Our study also has shown that the supply of free condoms can influence first service use especially among sexually experienced men. In contrast, having had unprotected sex or experienced contraceptive failure (e.g., condom breakage or slippage) is a major trigger for sexually experienced women to visit a provider, probably reflecting their fear of pregnancy and infection. However, 23% of women who had visited a service site within 72 hours of sexual debut because of contraceptive failure or nonuse continued to be at risk of pregnancy because they did not obtain emergency contraceptives.

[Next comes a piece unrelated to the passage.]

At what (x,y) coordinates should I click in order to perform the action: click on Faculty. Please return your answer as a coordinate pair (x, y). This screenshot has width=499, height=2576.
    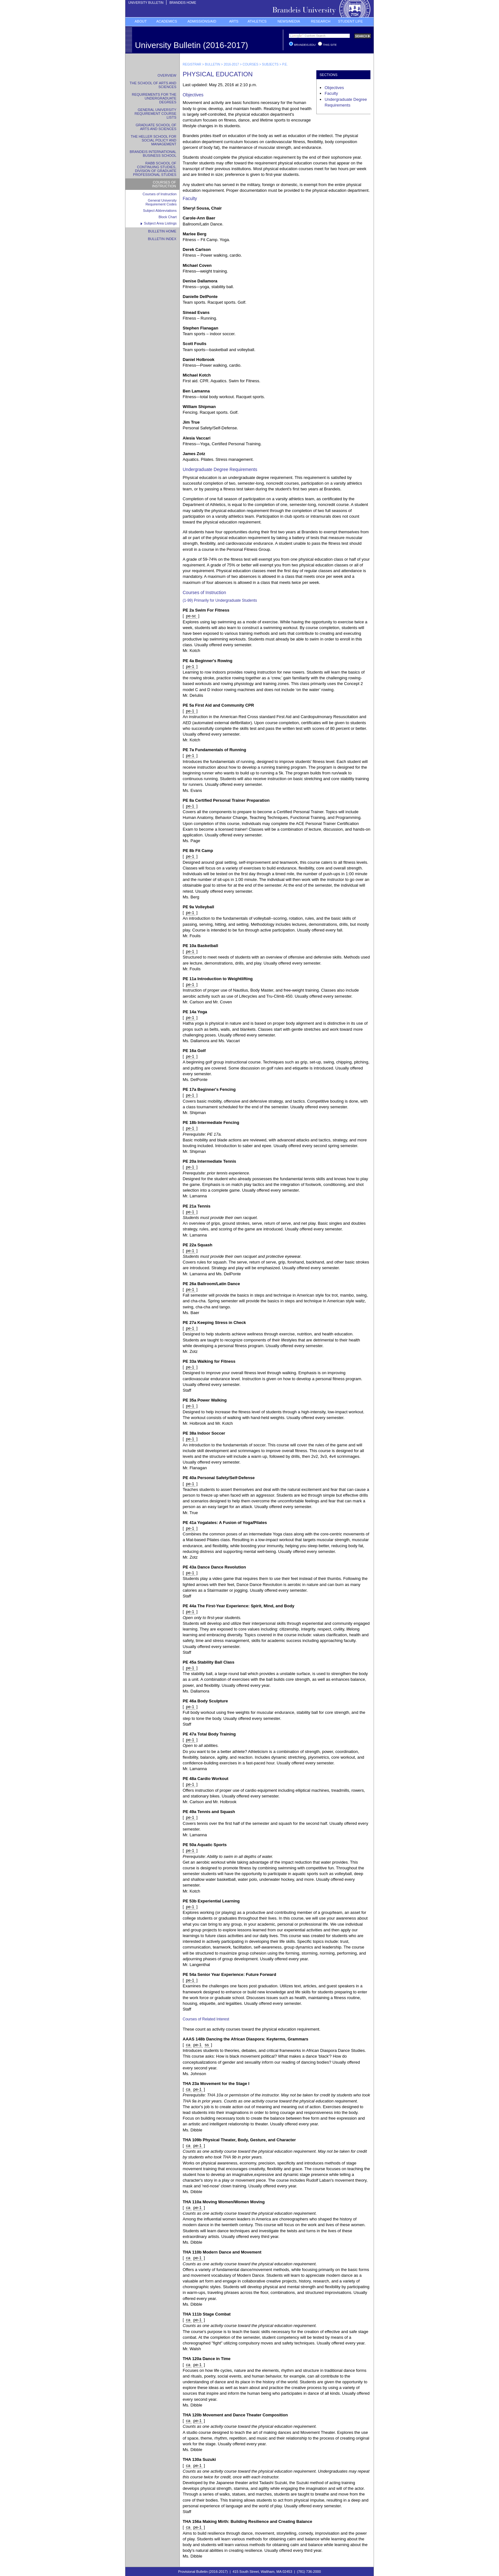
    Looking at the image, I should click on (331, 93).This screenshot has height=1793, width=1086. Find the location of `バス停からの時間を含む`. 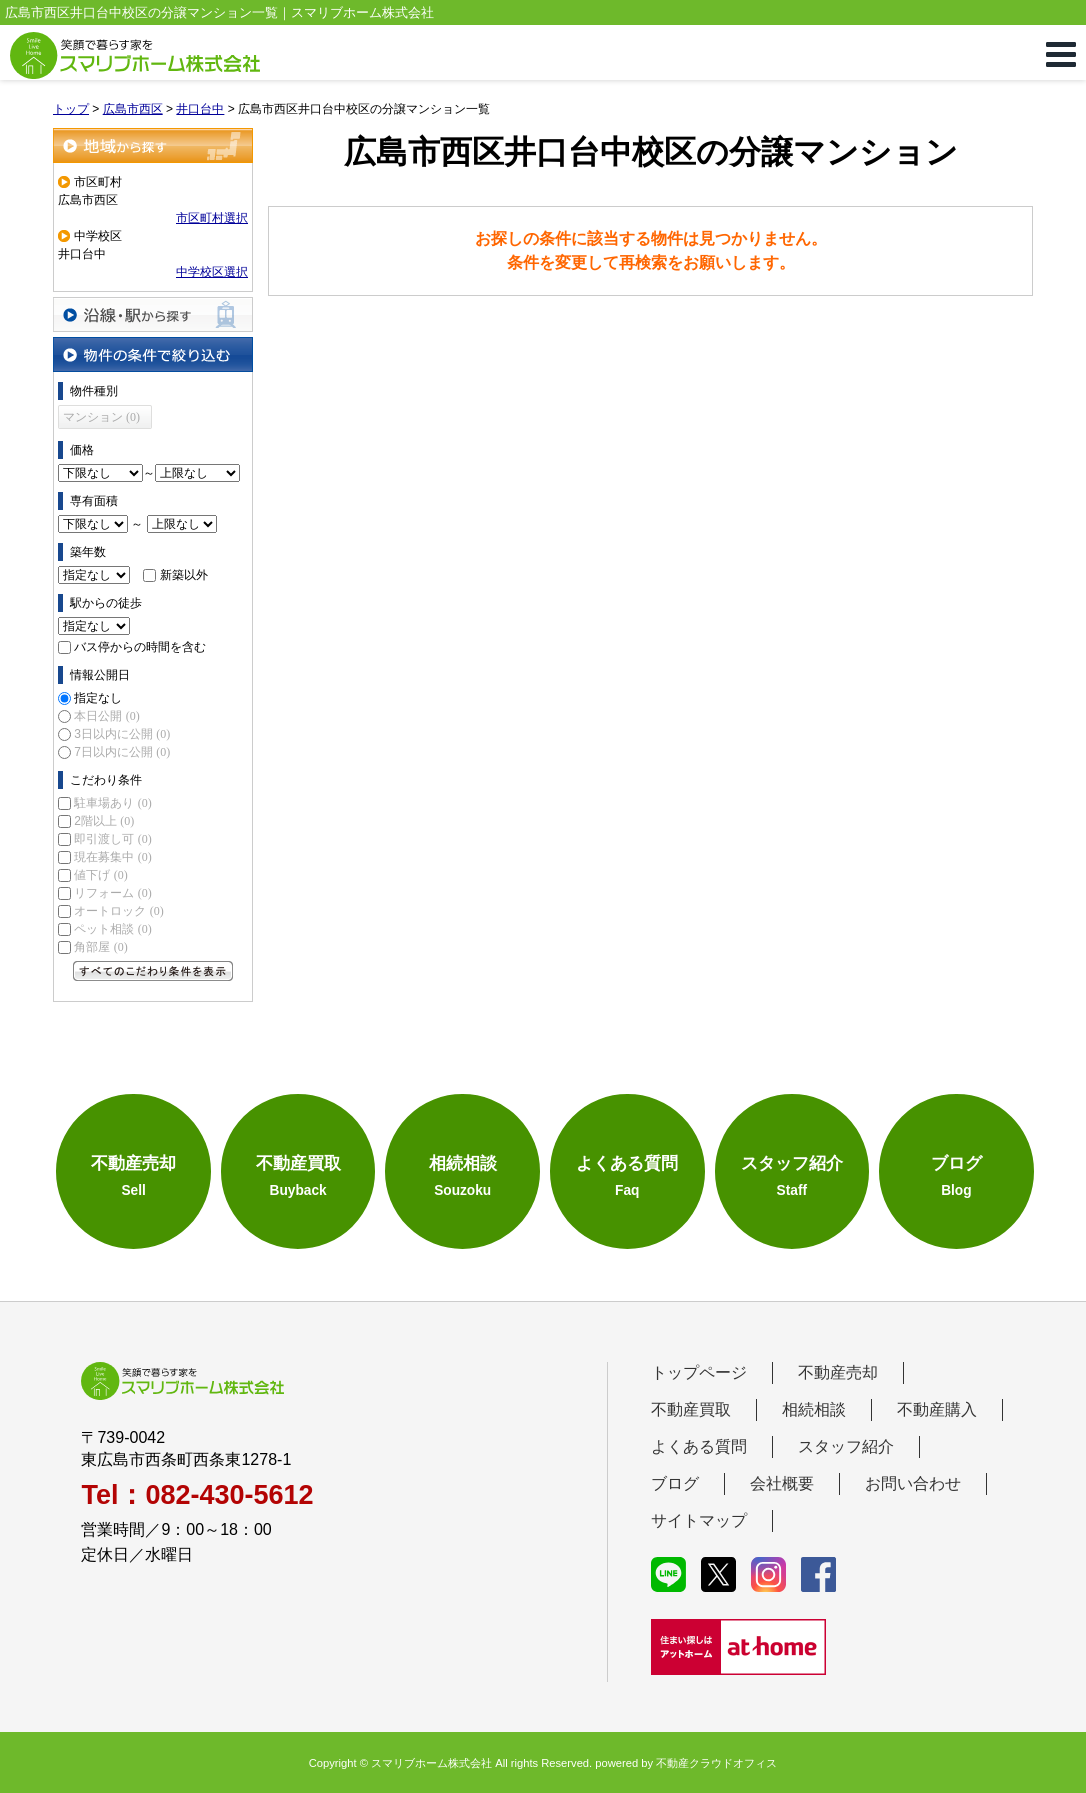

バス停からの時間を含む is located at coordinates (140, 647).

A prolonged delay in using sexual health services after first sex may represent a period of continued risk-taking behavior, of intercourse during which nonprescription methods of contraception are used effectively or of no further intercourse. Our findings indicate that when sex does occur again before service use, contraceptive use tends to be sporadic—57% of people who had delayed use had engaged in unprotected intercourse at least once.
There is some encouraging evidence that younger cohorts increasingly visit services before engaging in first intercourse, possibly because of the increasing availability of specialist youth services; it is, however, too soon to say if this trend will be sustained. Use of a sexual health service before intercourse is associated with increased contraceptive protection at first intercourse,24 suggesting that increasing client uptake before first sex among younger age-groups is key to decreasing teenage pregnancy rates.
Young people's use of sexual health services before sexual debut may be increased by providing more youth-specific services and one-stop drop-in advice centers. Furthermore, fears and myths regarding the use of services must be dispelled by media advertising (e.g., to raise awareness of confidentiality), increased community acceptance of young people's need for special services and strengthened links between the youth, education and health sectors. For example, visits to the local sexual health service could be incorporated as part of school sexuality education classes, or service providers might consider inviting a young person's drama or media group to produce an educational video to distribute to schools and youth groups in the neighborhood. Alternatively, schools and youth groups could organize introduction days, when future users meet service personnel, including receptionists, thereby reducing concerns among younger individuals about the adults they are likely to meet.
However, embarrassment and fear about lack of confidentiality are sustained only through a social context in which young people's sexuality is stigmatized. Comfort in using services effectively will be fully achieved only when familial and social contexts change. For example, parents and other adults need to be realistic about young people's emerging sexuality. Early teenage years are a time for sexual exploration and experimentation: Young people are learning about their bodies and experiencing new sensations; often, only after having had sex do they think about the consequences. Parents may therefore benefit from guidance and advice on how to address the topic of sexuality with their children, and schools might consider holding discussions during sexuality education classes about the realities of sex—including that many young people do not anticipate having intercourse.
Comparative research on sexual and reproductive health among youth in different countries has clearly demonstrated that greater acceptance of young people's emerging sexuality is not associated with increased levels of sexual activity, but is associated with improved sexual health.25 Removing some of the barriers to effective service use is as much a challenge to health care professionals as is improving knowledge and skills among young people.